**WHAT THE TASK REQUIRES**
In the records that come next, find every line with "Ручка". Return those lines.

**PROVIDED MATERIAL**
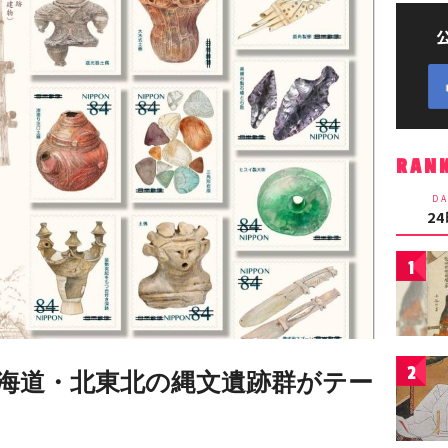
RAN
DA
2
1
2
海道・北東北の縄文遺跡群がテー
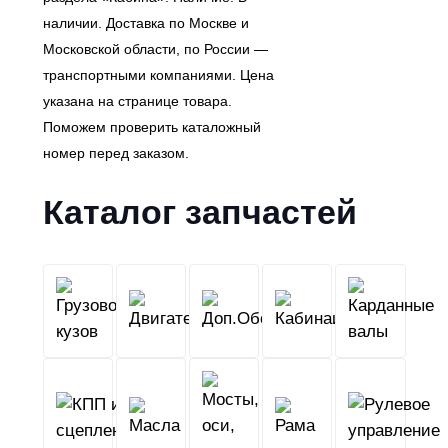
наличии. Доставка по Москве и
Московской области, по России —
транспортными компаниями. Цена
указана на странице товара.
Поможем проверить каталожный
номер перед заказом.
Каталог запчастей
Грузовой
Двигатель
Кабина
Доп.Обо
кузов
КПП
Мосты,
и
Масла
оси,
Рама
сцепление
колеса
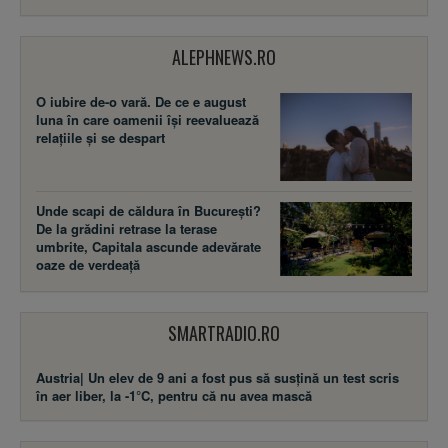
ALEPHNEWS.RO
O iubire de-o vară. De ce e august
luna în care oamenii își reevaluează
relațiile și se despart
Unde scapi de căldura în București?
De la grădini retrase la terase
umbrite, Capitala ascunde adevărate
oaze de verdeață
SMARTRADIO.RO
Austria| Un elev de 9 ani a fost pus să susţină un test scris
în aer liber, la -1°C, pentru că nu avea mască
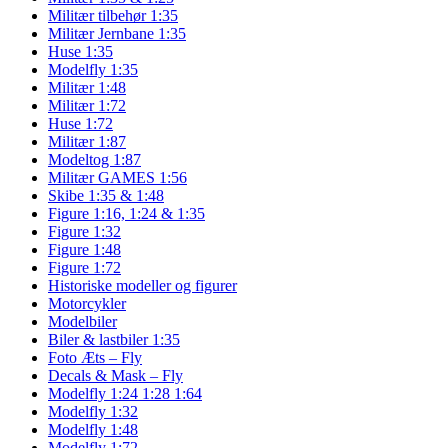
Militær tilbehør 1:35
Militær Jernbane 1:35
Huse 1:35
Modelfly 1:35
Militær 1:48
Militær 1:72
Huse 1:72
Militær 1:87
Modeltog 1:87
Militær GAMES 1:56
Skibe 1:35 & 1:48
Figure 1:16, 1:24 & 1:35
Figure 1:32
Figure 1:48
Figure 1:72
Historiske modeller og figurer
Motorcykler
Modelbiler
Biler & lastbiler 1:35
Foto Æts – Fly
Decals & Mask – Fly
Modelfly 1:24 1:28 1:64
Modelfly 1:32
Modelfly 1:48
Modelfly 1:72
--
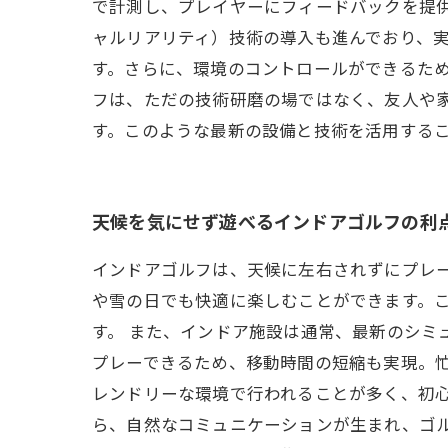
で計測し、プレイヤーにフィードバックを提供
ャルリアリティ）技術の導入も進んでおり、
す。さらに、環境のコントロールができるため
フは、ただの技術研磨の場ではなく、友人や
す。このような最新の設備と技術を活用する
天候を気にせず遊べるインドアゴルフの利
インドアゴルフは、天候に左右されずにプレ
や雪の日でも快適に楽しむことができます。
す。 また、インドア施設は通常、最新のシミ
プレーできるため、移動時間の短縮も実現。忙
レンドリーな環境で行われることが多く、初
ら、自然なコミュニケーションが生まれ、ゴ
* * *
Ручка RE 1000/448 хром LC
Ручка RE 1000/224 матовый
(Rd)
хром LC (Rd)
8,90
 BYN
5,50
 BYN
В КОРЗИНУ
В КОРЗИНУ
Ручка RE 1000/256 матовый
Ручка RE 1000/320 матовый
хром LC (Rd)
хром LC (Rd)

**SOLVED PROBLEM**
Ручка RE 1000/448 хром LC
Ручка RE 1000/224 матовый
Ручка RE 1000/256 матовый
Ручка RE 1000/320 матовый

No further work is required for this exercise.